Your answer should be the full data, transcribed exactly, with no pictures in it.

▶ [Extracted page text data]:
>>>
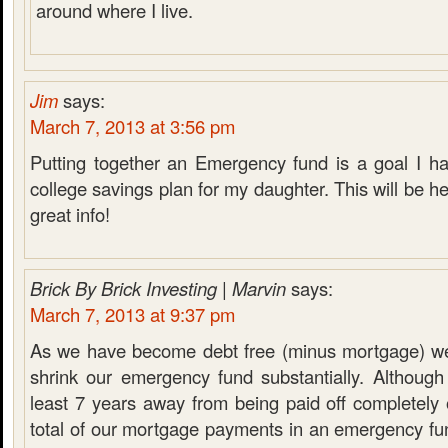
around where I live.
Jim
says:
March 7, 2013 at 3:56 pm
Putting together an Emergency fund is a goal I ha
college savings plan for my daughter. This will be he
great info!
Brick By Brick Investing | Marvin
says:
March 7, 2013 at 9:37 pm
As we have become debt free (minus mortgage) we
shrink our emergency fund substantially. Although
least 7 years away from being paid off completely
total of our mortgage payments in an emergency fu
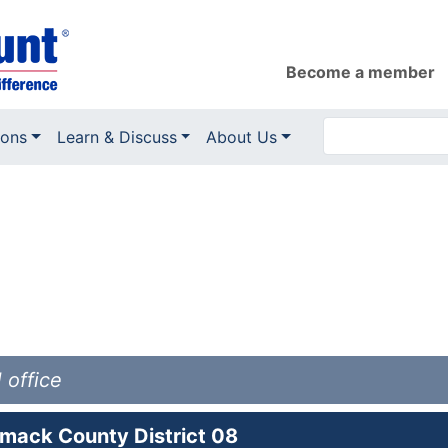
Become a member
ions
Learn & Discuss
About Us
 office
mack County District 08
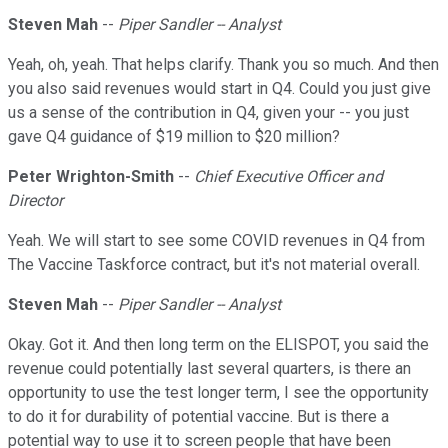
Steven Mah
--
Piper Sandler -- Analyst
Yeah, oh, yeah. That helps clarify. Thank you so much. And then
you also said revenues would start in Q4. Could you just give
us a sense of the contribution in Q4, given your -- you just
gave Q4 guidance of $19 million to $20 million?
Peter Wrighton-Smith
--
Chief Executive Officer and
Director
Yeah. We will start to see some COVID revenues in Q4 from
The Vaccine Taskforce contract, but it's not material overall.
Steven Mah
--
Piper Sandler -- Analyst
Okay. Got it. And then long term on the ELISPOT, you said the
revenue could potentially last several quarters, is there an
opportunity to use the test longer term, I see the opportunity
to do it for durability of potential vaccine. But is there a
potential way to use it to screen people that have been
<<<
▶ [Answer for this exercise]:
around where I live.
Jim
says:
March 7, 2013 at 3:56 pm
Putting together an Emergency fund is a goal I ha
college savings plan for my daughter. This will be he
great info!
Brick By Brick Investing | Marvin
says:
March 7, 2013 at 9:37 pm
As we have become debt free (minus mortgage) we
shrink our emergency fund substantially. Although
least 7 years away from being paid off completely
total of our mortgage payments in an emergency fu
Become a member
ions
Learn & Discuss
About Us
 office
mack County District 08
Steven Mah
--
Piper Sandler -- Analyst
Yeah, oh, yeah. That helps clarify. Thank you so much. And then
you also said revenues would start in Q4. Could you just give
us a sense of the contribution in Q4, given your -- you just
gave Q4 guidance of $19 million to $20 million?
Peter Wrighton-Smith
--
Chief Executive Officer and
Director
Yeah. We will start to see some COVID revenues in Q4 from
The Vaccine Taskforce contract, but it's not material overall.
Steven Mah
--
Piper Sandler -- Analyst
Okay. Got it. And then long term on the ELISPOT, you said the
revenue could potentially last several quarters, is there an
opportunity to use the test longer term, I see the opportunity
to do it for durability of potential vaccine. But is there a
potential way to use it to screen people that have been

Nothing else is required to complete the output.